Le gîte des 3 Cols nous héberge et nous sommes très bien reçus. Marina et son compagnon ont repris ce gîte depuis 6 mois ; arrivés aux Gourniers en plein confinement, ils ont eu un printemps difficile, heureusement que l’été a tenu ses promesses. Après la douche, un bilan de la reconnaissance est fait : Thierry B., fatigué, sent que les 1600 m de D+ du lendemain vont être trop difficiles, aussi décidons nous d’un commun accord qu’il restera demain aux Gourniers.

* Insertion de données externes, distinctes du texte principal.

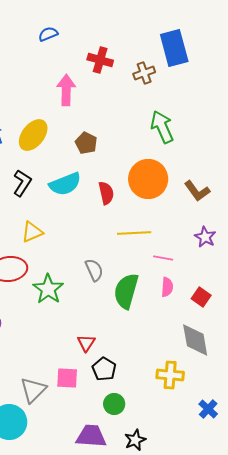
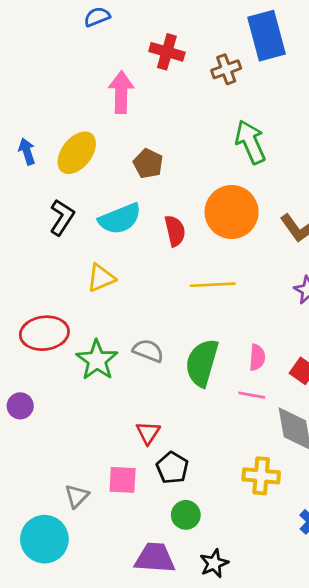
yellow triangle: (32, 232) -> (101, 278), moved
pink line: (163, 258) -> (252, 395), moved
gray semicircle: (94, 270) -> (148, 351), moved, turned -45
gray triangle: (33, 390) -> (77, 496), size x0.7

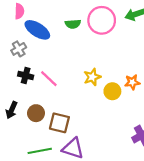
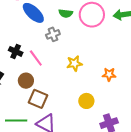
gray cross: (19, 49) -> (53, 34), moved
yellow circle: (112, 91) -> (86, 101), moved
brown circle: (36, 113) -> (26, 81), moved

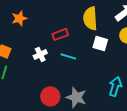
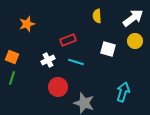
yellow semicircle: (90, 18) -> (97, 16), moved, size x0.6
red circle: (50, 96) -> (58, 87), moved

C’est maintenant l’heure du réglage des crampons empruntés au CAF, un modèle très pratique puisqu’adaptable aux chaussures de trail de Sébastien ! Thierry B. lui prête ses guêtres, le voici parfaitement équipé.
Il est 7h00 et un ciel étoilé sans lune lorsque nous nous engouffrons dans la nuit. Il ne fait pas si froid aux Gourniers, tous les ruisseaux glougloutent. Jusqu’à la cabane du Pré d’Antoni, où nous faisons une première halte, le parcours n’offre que peu de dénivelé, 4 km sont parcourus pour seulement 350 m de gain en altitude. Une brise glacée descend du Mourre Froid, nous attendons Sébastien, mais où se cache-t-il ? Il réapparaît Smartphone à la main. Ne serait-il pas en train d’essayer de se connecter à Facebook et de comptabiliser en direct les « like » de ses suiveurs ?
Cécile commence à geler et nous repartons vers le vallon de Chargès, un nouveau kilomètre de faible dénivelé. Plutôt que monter à la cabane de Chargès au prix d’un long détour dans l’ombre glacée, je décide de monter directement le long du raide ravin de la Confrérie, nous permettant ainsi, ayant franchi les cascades à moitié gelées, d’attaquer immédiatement l’arête herbeuse et de rejoindre un espace ensoleillé propice à une pause. C’est le second réveil de la journée, où après le lent échauffement interne de nos muscles, la lumière solaire vient réchauffer nos neurones engourdis. Cécile déballe son sac qui s’avère être une véritable cave à fromages, possédant apparemment plusieurs niveaux d’affinage. La Pointe de la Diablée nous accueille ainsi ce matin sur ses longs pieds, pentes fauves et jaunies où paissent plusieurs chamois, puis nous attire irrésistiblement vers le haut. L’ascension de l’arête est régulière, nous nous gardons des à-pics et surplombs impressionnants à l’Ouest, arrivons dans une zone plutôt boueuse et enfin, vers 2600 m, à la neige qui couvre les gradins rocheux.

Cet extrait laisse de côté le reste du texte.